• Sonuç bulunamadı

İhtişam Alanı Olarak Dağ

BÖLÜM 3: YENİ TÜRK ŞİİRİNDE DAĞ

3.1. Yüce Olarak Dağ

3.1.2. İhtişam Alanı Olarak Dağ

Tabiatın romantiklerce ilgi çekici bulunmasının nedenleri arasında insandan bağımsız yapısı ve bu yapının güzelliklerinin, yüceliğinin yaratıcı dehayı beslemesi sayılabilir. Kara parçası olarak dağların yükseltisi, şeklindeki düzensizliği, tabiatın yeryüzü ve gökyüzü elemanlarıyla organik ilişkisine bağlı olarak görünüşündeki yüceliği, dağları ihtişam alanı olarak karşımıza çıkarır. Burke’de yüce nesnelerin, yüce olarak görülmesindeki bir başka kaynağın ihtişam olduğunu söyleyerek şu ifadeleri kullanır: “Kendi başlarına şahane ya da değerli olan şeylerin bolluğu muhteşemdir.(…) Görünürdeki düzensizlik ihtişamı arttırır.” (Burke, 2008: 81). Avrupa’nın en büyük dağ silsilesi olan Alpler, romantik yazarlar tarafından muhteşemliğin örnekleri arasında gösterilir. Hatta romantik dönemde “‘Alpler’i geçerek İtalyan ovalarına varmak’ romantik şairler için ‘Yüce’nin en mükemmel örneğini oluşturmuştur.’” (Thomas 2008’den aktaran Öztürk, 2010: 185). Tabiatın bu görsel ihtişamlı mekânını misal Wordsworth “ilgi çekici” olarak bulur. Keza Lamartine’den Byron’a kadar Alpler’in manzara içindeki azameti romantik şairlerin ilhamını besler.

İhtişamlı görüntülerin şiirin malzemesi olarak kullanılması diğer taraftan dil ve üslubunda buna uygun kurgulanmasını sağlar.
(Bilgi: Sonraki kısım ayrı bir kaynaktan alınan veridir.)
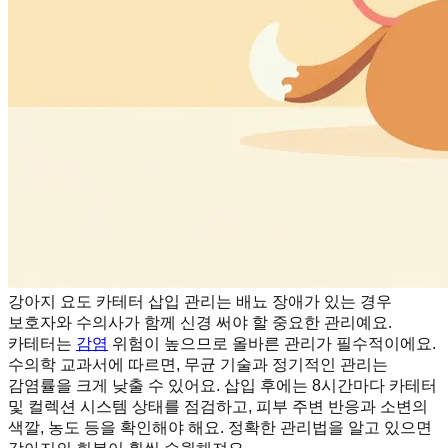
강아지 요도 카테터 삽입 관리는 배뇨 장애가 있는 경우
보호자와 수의사가 함께 신경 써야 할 중요한 관리예요.
카테터는
감염
위험이 높으므로 올바른 관리가 필수적이에요.
수의학 교과서에 따르면, 무균 기술과 정기적인 관리는
감염률을 크게 낮출 수 있어요. 삽입 후에는 8시간마다 카테터
및 컬렉션 시스템 상태를 점검하고, 피부 주변 반응과 소변의
색깔, 농도 등을 확인해야 해요. 정확한 관리법을 알고 있으면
Böyle bir görüntünün aktarımı tasvirlerin canlılığını, perspektifi ve pitoresk fikrini de beraberinde getirir. Özellikle resim ve edebiyatın teknik yönden birbirlerine yaklaştığı bu dönemde şiirde ihtişamlı mekânın anlatımında resmin perspektif ve manzara fikrinin uygulanmasından yaralanır. Resim gibi şiir düşüncesiyle görüntünün ihtişamı dilin ihtişamıyla bütünleşmesi gerekir ki ân’da yakalanan ihtişam en iyi biçimde yansıtılsın. Bu noktada dağın ihtişamı öznenin

160

bulunduğu konuma göre değişiklik gösterir. Dağın karşısında konumlanan özne için dağ ihtişamın kendisi, dağın yamaçlarından/zirvesinden manzaraya bakan özne içinse dağ ihtişamın aracıdır.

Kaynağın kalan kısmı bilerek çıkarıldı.